Here's my"ls -n" results. The 5.18 kernels all work and the 6.1 kernel fails. The size doesn't necessarily mean that there aren't libraries missing though.
The smaller 5.18 initramfs file was created by my manual invocation of dracut to build it but it STILL BOOTS.
I suspect that the compression algorithm for the system created initramfs is different than the compression algorithm of the one you created manually. For what it is worth, I turned off compression of the initramfs to remove a variable during troubleshooting. And left it off as it only saves a few megs of drive space. Once, that was important, but in the days of terabytes, well, I don't think that is so important. Maybe for a raspberry pi? Or android? Internet of things?
As I stated, my "hang"is in dracut-pre-mount hooks processing. I don't know enough about dracut to trouble shoot this any further. I'm eager to learn though. Pointers to docs would be helpful. Is there a ldd lookalike for initramfs? I could unpack the boot and bad initramfs files and compare the libraries in both. This might give a clue as to what's going on.
If you look at man dracut , there are instructions on how to have dracut put out debug information. As I said, that produced nothing in my case because there wasn't a dracut error, just an initramfs build error.
I'm not aware of an ldd for the initramfs. What I did is run ldd on libsystemd, libsystemd-core, and libsystemd-share to find what libraries were essential in order for systemd to start. Once systemd starts, it has the installed libraries of the system to use, and so it doesn't need anything else from the initramfs.
If you want a quick and dirty method, just run a grep as follows on the two initramfs you are comparing to create two files, and then edit them side by side. Should be all on one line, email client wrapped it.
grep -e 'lib*' initramfs[specification] > initramfs[specification]_libs.txt
Around the point of this failure are what looks like something is writing a script... just a few lines but zfs is referenced though.
If you get debug output from dracut, that might illuminate the cause of that.
I don't have this problem with a F38 VM (VirtualBox). Also, I do NOT see any strange messages during system upgrade although dnf apparently runs something that uses ALL memory or somehow triggers an OOM kill event that kills the window manager and logs me off the system.
I wonder, if you are using f38, I've been seeing that dnf5, the new version of dnf written in c++(?), might be there. So it could be you are finding a bug.
I have only one system here... sigh... Is there no other way to get a console that one could copy the output into a regular file?
The debug instructions for dracut should accomplish this.
Any thoughts or suggestions would be appreciated.
It is for this reason that I always have two versions of fedora installed. The current version and the previous one. When things like this happen, I have recourse to the previous version to debug the issue, and not lose access to a working system for other things.
Stan,
I found the cause of my particular problem.
A few days ago I reran the "mkswap /dev/sda3" command... which, apparently, re-generated the UUID of that device.

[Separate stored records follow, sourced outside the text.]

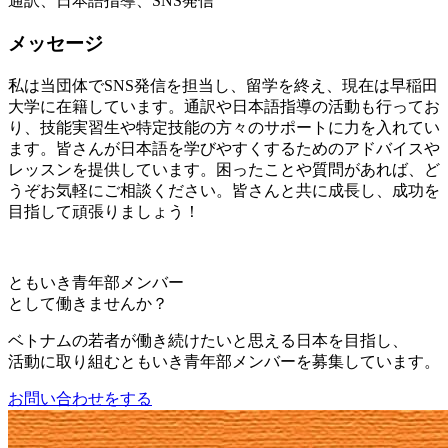
通訳、日本語指導、SNS発信
メッセージ
私は当団体でSNS発信を担当し、留学を終え、現在は早稲田
大学に在籍しています。通訳や日本語指導の活動も行ってお
り、技能実習生や特定技能の方々のサポートに力を入れてい
ます。皆さんが日本語を学びやすくするためのアドバイスや
レッスンを提供しています。困ったことや質問があれば、ど
うぞお気軽にご相談ください。皆さんと共に成長し、成功を
目指して頑張りましょう！
ともいき青年部メンバー
として働きませんか？
ベトナムの若者が働き続けたいと思える日本を目指し、
活動に取り組むともいき青年部メンバーを募集しています。
お問い合わせをする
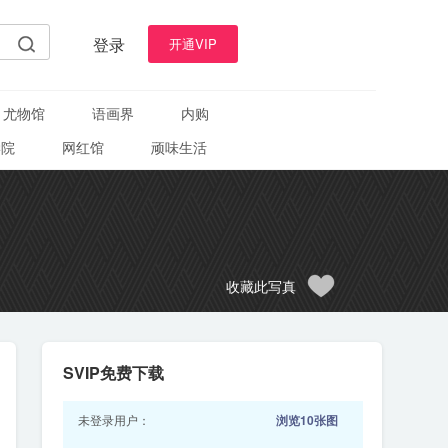
登录
开通VIP
尤物馆
语画界
内购
学院
网红馆
顽味生活
收藏此写真
SVIP免费下载
未登录用户：
浏览10张图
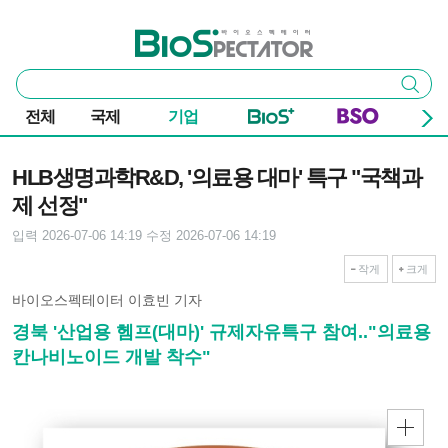
본문 바로가기
주요 메뉴
바이오스펙테이터
통
검색
합
검
전체
국제
기업
색
기사본문
HLB생명과학R&D, '의료용 대마' 특구 "국책과
제 선정"
입력 2026-07-06 14:19
수정 2026-07-06 14:19
작게
크게
바이오스펙테이터 이효빈 기자
경북 '산업용 헴프(대마)' 규제자유특구 참여.."의료용
칸나비노이드 개발 착수"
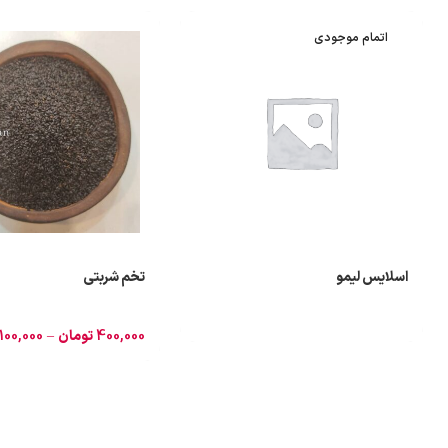
اتمام موجودی
اسلایس لیمو
تخم شربتی
400,000
تومان
–
100,000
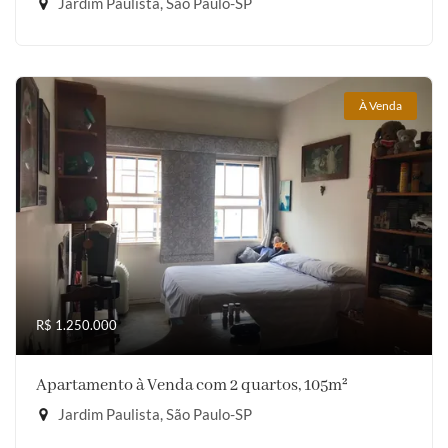
Jardim Paulista, São Paulo-SP
À Venda
R$ 1.250.000
Apartamento à Venda com 2 quartos, 105m²
Jardim Paulista, São Paulo-SP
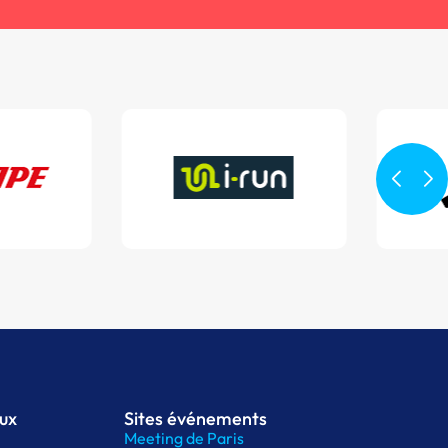
aux
Sites événements
Meeting de Paris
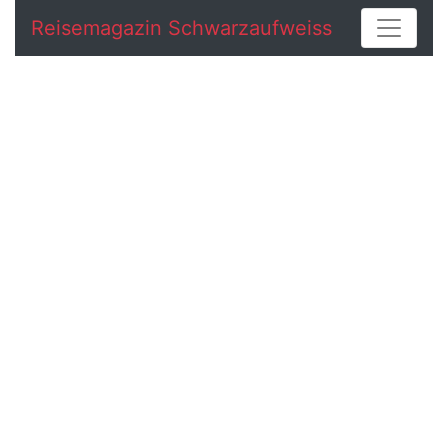
Reisemagazin Schwarzaufweiss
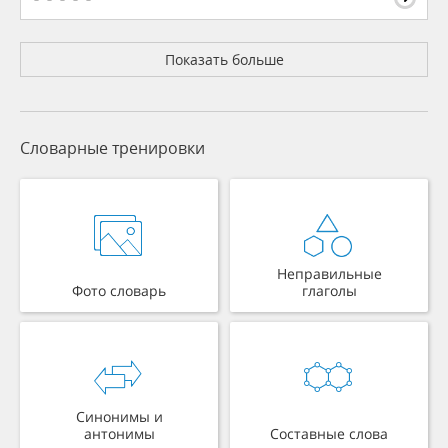
Показать больше
Словарные тренировки
Неправильные
Фото словарь
глаголы
Синонимы и
антонимы
Составные слова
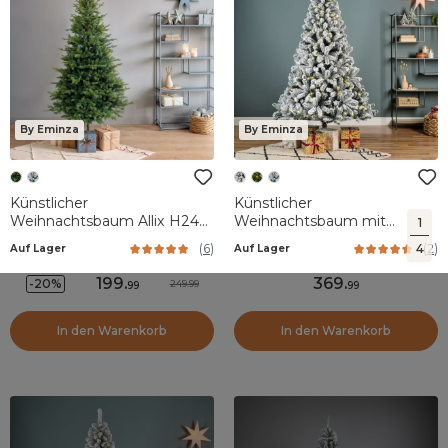
By Eminza
By Eminza
Künstlicher
Künstlicher
Weihnachtsbaum Allix H240
Weihnachtsbaum mit
1
cm Tannengrün
Beleuchtung 640 LED H300
4
(
6
)
(
2
)
Auf Lager
Auf Lager
cm King Grün verschneit
199
.
369
.
-20%
249.99
99
99
In den Warenkorb
In den Warenkorb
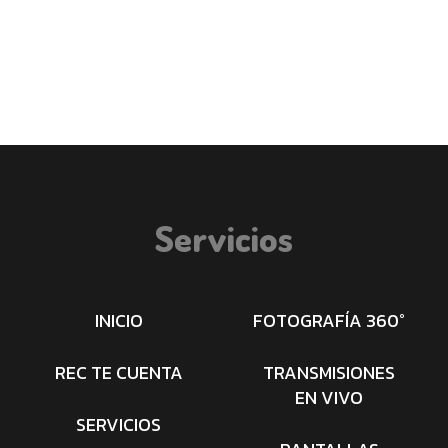
Servicios
INICIO
FOTOGRAFÍA 360°
REC TE CUENTA
TRANSMISIONES
EN VIVO
SERVICIOS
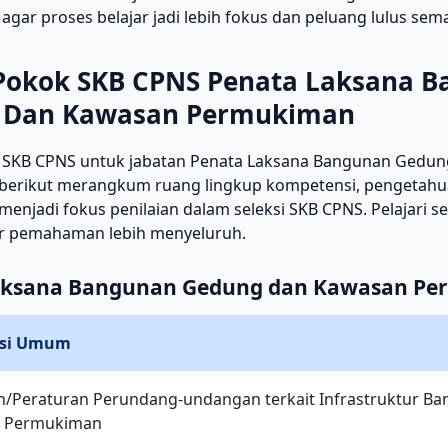
gar proses belajar jadi lebih fokus dan peluang lulus sema
Pokok SKB CPNS Penata Laksana 
 Dan Kawasan Permukiman
 SKB CPNS untuk jabatan Penata Laksana Bangunan Gedu
erikut merangkum ruang lingkup kompetensi, pengetahua
menjadi fokus penilaian dalam seleksi SKB CPNS. Pelajari s
r pemahaman lebih menyeluruh.
aksana Bangunan Gedung dan Kawasan P
si Umum
n/Peraturan Perundang-undangan terkait Infrastruktur 
 Permukiman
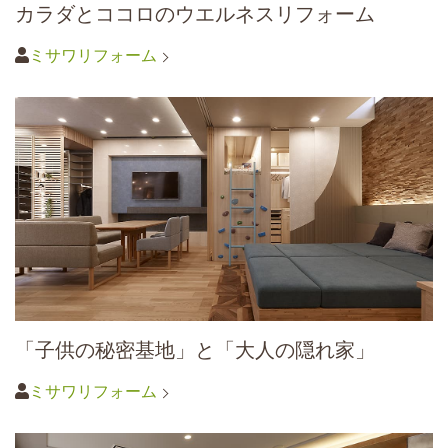
カラダとココロのウエルネスリフォーム
ミサワリフォーム
「子供の秘密基地」と「大人の隠れ家」
ミサワリフォーム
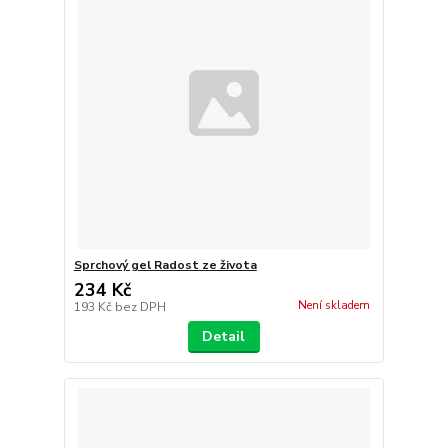
Sprchový gel Radost ze života
234 Kč
Není skladem
193 Kč
bez DPH
Detail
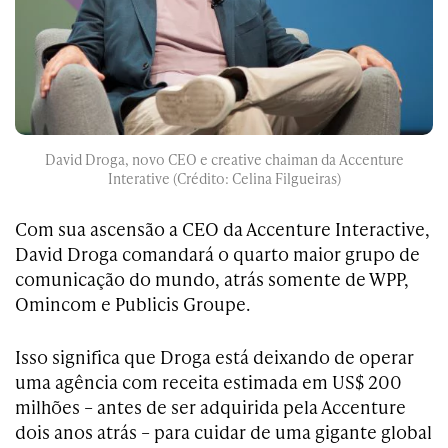
David Droga, novo CEO e creative chaiman da Accenture
Interative (Crédito: Celina Filgueiras)
Com sua ascensão a CEO da Accenture Interactive,
David Droga comandará o quarto maior grupo de
comunicação do mundo, atrás somente de WPP,
Omincom e Publicis Groupe.
Isso significa que Droga está deixando de operar
uma agência com receita estimada em US$ 200
milhões – antes de ser adquirida pela Accenture
dois anos atrás – para cuidar de uma gigante global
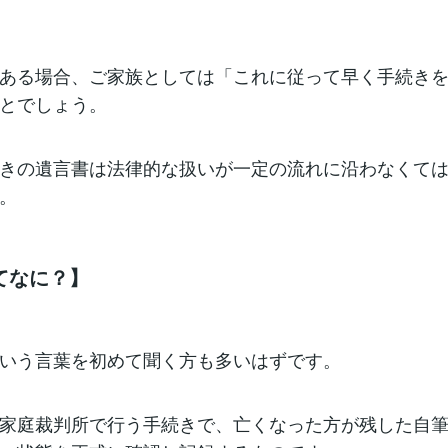
ある場合、ご家族としては「これに従って早く手続き
とでしょう。
きの遺言書は法律的な扱いが一定の流れに沿わなくて
。
てなに？】
いう言葉を初めて聞く方も多いはずです。
家庭裁判所で行う手続きで、亡くなった方が残した自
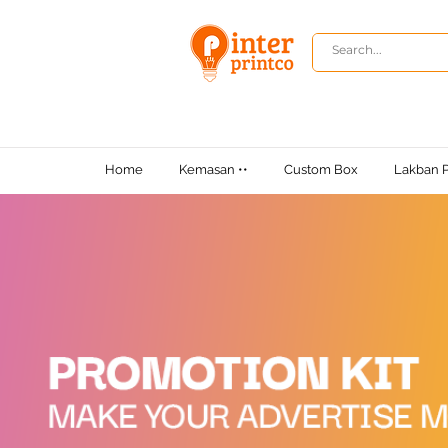
Home
Kemasan ••
Custom Box
Lakban P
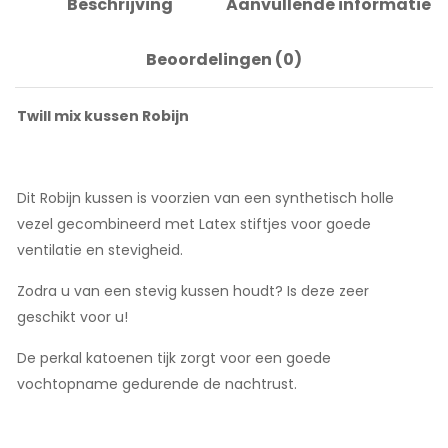
Beschrijving
Aanvullende informatie
Beoordelingen (0)
Twill mix kussen Robijn
Dit Robijn kussen is voorzien van een synthetisch holle
vezel gecombineerd met Latex stiftjes voor goede
ventilatie en stevigheid.
Zodra u van een stevig kussen houdt? Is deze zeer
geschikt voor u!
De perkal katoenen tijk zorgt voor een goede
vochtopname gedurende de nachtrust.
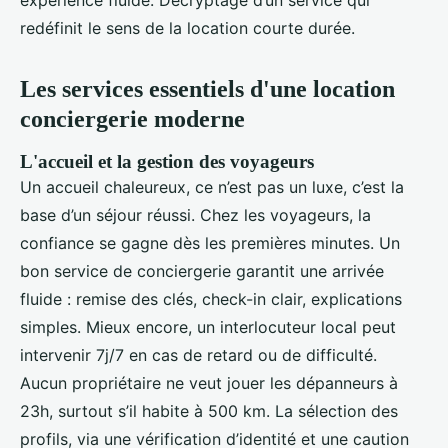
expérience fluide. Décryptage d’un service qui
redéfinit le sens de la location courte durée.
Les services essentiels d'une location
conciergerie moderne
L'accueil et la gestion des voyageurs
Un accueil chaleureux, ce n’est pas un luxe, c’est la
base d’un séjour réussi. Chez les voyageurs, la
confiance se gagne dès les premières minutes. Un
bon service de conciergerie garantit une arrivée
fluide : remise des clés, check-in clair, explications
simples. Mieux encore, un interlocuteur local peut
intervenir 7j/7 en cas de retard ou de difficulté.
Aucun propriétaire ne veut jouer les dépanneurs à
23h, surtout s’il habite à 500 km. La sélection des
profils, via une vérification d’identité et une caution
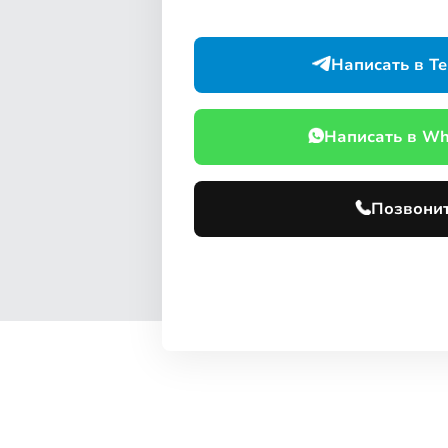
Написать в Te
Написать в W
Позвони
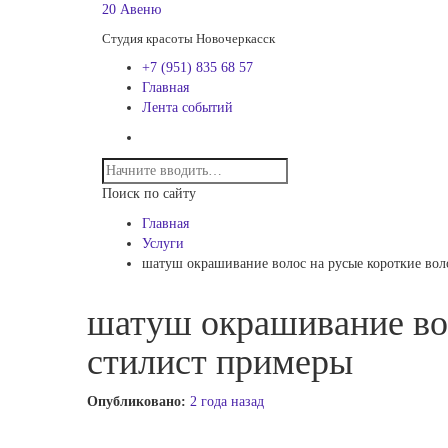
20 Авеню
Студия красоты Новочеркасск
+7 (951) 835 68 57
Главная
Лента событий
Поиск по сайту
Главная
Услуги
шатуш окрашивание волос на русые короткие вол
шатуш окрашивание во
стилист примеры
Опубликовано:
2 года назад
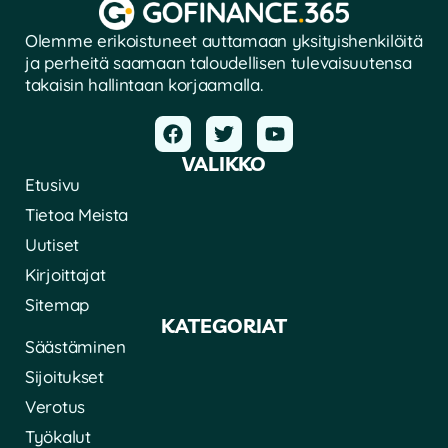
Olemme erikoistuneet auttamaan yksityishenkilöitä
ja perheitä saamaan taloudellisen tulevaisuutensa
takaisin hallintaan korjaamalla.
VALIKKO
Etusivu
Tietoa Meista
Uutiset
Kirjoittajat
Sitemap
KATEGORIAT
Säästäminen
Sijoitukset
Verotus
Työkalut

I did not put the new uuid into the grub.cfg file which has a line with this content
"GRUB_CMDLINE_LINUX="resume=UUID=28cc21c5-3545-43c3-821a-653244b9493a nomodeset quiet net.ifnames=0 biosdevname=0 kernel.task_delayacct=1"
Apparently dracut et. al. doesn't handle this situation very well or the message gets lost in the "clutter" the boot process generates.
I fixed the file and reran the "grub2-mkconfig -o /boot/grub2/grub.cfg" command... then booted the system.
Poof! It worked.
It's strange to note that the 5.18 system booted just fine... even with this error condition present... apparently no strange messages or behavior either...
It seems to me that this kind of error should get a lot more attention than it does currently.
I appreciate your help and your time so THANKS for that.
Best regards and STAY SAFE!
George...
On Sunday, October 23, 2022 at 08:01:24 AM PDT, stan upaitag@zoho.com wrote:
On Sat, 22 Oct 2022 21:51:07 +0000 (UTC) George R Goffe via test test@lists.fedoraproject.org wrote:
Stan,
Thanks for responding to this request for help.
Here's my"ls -n" results. The 5.18 kernels all work and the 6.1 kernel fails. The size doesn't necessarily mean that there aren't libraries missing though.
The smaller 5.18 initramfs file was created by my manual invocation of dracut to build it but it STILL BOOTS.
I suspect that the compression algorithm for the system created initramfs is different than the compression algorithm of the one you created manually. For what it is worth, I turned off compression of the initramfs to remove a variable during troubleshooting. And left it off as it only saves a few megs of drive space. Once, that was important, but in the days of terabytes, well, I don't think that is so important. Maybe for a raspberry pi? Or android? Internet of things?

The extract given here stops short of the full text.